Task item — Check each line of the material below, and copy it if it holds the string "معمولا".

Exercise inputs —
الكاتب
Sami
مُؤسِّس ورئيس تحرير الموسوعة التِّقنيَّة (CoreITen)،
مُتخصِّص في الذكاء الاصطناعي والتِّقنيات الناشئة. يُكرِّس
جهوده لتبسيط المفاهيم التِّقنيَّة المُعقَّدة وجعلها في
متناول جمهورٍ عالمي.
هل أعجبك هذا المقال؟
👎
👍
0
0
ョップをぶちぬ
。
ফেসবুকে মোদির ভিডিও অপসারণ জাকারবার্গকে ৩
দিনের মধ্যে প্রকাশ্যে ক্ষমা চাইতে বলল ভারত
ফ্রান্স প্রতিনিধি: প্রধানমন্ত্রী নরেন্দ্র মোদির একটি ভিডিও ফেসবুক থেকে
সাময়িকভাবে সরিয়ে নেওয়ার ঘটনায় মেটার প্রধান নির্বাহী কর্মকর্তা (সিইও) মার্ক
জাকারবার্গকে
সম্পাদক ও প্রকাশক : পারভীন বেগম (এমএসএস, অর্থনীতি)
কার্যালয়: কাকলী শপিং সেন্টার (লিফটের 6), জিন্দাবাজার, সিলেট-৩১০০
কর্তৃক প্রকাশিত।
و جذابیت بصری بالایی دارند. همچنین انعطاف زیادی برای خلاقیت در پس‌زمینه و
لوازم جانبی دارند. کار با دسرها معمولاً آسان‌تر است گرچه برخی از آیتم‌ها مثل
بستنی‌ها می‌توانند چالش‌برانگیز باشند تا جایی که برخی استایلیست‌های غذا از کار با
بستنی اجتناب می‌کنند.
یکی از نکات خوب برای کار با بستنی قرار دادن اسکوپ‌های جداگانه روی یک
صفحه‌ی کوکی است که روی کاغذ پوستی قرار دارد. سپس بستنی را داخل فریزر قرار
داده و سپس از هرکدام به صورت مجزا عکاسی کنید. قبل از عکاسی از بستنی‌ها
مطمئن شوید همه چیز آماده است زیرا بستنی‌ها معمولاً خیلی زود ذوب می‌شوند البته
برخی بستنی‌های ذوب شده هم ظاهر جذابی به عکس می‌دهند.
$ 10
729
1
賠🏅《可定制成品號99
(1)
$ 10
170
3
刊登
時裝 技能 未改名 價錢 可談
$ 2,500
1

Worked solution —
لوازم جانبی دارند. کار با دسرها معمولاً آسان‌تر است گرچه برخی از آیتم‌ها مثل
مطمئن شوید همه چیز آماده است زیرا بستنی‌ها معمولاً خیلی زود ذوب می‌شوند البته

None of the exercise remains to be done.